**Exercise goal:**
Starting from the line that contains "Soutien scolaire", give back every line through the end of the listing exactly as written and no other line.

**Extracted entries:**

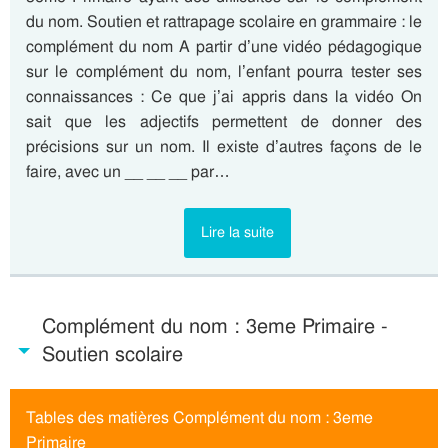
du nom. Soutien et rattrapage scolaire en grammaire : le
complément du nom A partir d’une vidéo pédagogique
sur le complément du nom, l’enfant pourra tester ses
connaissances : Ce que j’ai appris dans la vidéo On
sait que les adjectifs permettent de donner des
précisions sur un nom. Il existe d’autres façons de le
faire, avec un __ __ __ par…
Lire la suite
Complément du nom : 3eme Primaire -
Soutien scolaire
Tables des matières Complément du nom : 3eme
Primaire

**Exercise solution:**
Soutien scolaire
Tables des matières Complément du nom : 3eme
Primaire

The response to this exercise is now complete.